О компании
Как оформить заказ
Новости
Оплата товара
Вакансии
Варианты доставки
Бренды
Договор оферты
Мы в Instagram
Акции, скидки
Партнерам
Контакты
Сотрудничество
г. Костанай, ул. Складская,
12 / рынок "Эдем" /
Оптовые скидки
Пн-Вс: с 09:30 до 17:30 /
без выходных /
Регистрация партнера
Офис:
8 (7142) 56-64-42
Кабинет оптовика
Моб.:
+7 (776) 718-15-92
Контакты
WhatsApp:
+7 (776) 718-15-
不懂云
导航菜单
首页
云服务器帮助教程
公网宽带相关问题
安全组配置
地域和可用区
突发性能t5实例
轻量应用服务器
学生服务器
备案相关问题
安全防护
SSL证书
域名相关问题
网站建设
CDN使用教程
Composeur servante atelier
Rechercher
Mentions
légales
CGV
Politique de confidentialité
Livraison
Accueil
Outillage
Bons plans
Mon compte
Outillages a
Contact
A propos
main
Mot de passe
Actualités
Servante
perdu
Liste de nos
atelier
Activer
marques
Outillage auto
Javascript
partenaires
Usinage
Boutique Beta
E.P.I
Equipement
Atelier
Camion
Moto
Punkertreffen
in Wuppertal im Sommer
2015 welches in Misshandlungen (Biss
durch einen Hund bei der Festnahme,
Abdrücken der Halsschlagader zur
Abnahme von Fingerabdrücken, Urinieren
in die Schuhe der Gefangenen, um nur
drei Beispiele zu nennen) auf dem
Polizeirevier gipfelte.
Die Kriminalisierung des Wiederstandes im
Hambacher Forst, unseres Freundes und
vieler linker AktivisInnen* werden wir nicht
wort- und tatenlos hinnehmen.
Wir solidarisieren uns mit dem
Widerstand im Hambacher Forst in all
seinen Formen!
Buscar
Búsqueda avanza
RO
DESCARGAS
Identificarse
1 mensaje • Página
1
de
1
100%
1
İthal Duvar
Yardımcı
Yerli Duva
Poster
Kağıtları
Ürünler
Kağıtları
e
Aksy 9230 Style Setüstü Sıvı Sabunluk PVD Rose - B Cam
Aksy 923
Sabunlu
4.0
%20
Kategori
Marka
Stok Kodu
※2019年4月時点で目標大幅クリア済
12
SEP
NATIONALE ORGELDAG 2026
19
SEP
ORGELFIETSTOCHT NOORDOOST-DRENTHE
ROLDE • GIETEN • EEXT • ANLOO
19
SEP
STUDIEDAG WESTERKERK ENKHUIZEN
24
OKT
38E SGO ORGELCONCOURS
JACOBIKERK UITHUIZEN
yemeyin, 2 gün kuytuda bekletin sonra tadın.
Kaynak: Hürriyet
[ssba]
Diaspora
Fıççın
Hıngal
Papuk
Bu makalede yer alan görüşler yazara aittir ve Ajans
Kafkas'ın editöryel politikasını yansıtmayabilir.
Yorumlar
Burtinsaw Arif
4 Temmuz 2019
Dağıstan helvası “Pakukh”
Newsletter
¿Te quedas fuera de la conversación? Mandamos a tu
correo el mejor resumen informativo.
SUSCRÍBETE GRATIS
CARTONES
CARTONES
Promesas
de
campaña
══════
What you will do: Look above for the line with "Варианты доставки" and the line with "Composeur servante atelier", and reproduce exactly those two lines plus every line between, nothing more.

Response below:
Варианты доставки
Бренды
Договор оферты
Мы в Instagram
Акции, скидки
Партнерам
Контакты
Сотрудничество
г. Костанай, ул. Складская,
12 / рынок "Эдем" /
Оптовые скидки
Пн-Вс: с 09:30 до 17:30 /
без выходных /
Регистрация партнера
Офис:
8 (7142) 56-64-42
Кабинет оптовика
Моб.:
+7 (776) 718-15-92
Контакты
WhatsApp:
+7 (776) 718-15-
不懂云
导航菜单
首页
云服务器帮助教程
公网宽带相关问题
安全组配置
地域和可用区
突发性能t5实例
轻量应用服务器
学生服务器
备案相关问题
安全防护
SSL证书
域名相关问题
网站建设
CDN使用教程
Composeur servante atelier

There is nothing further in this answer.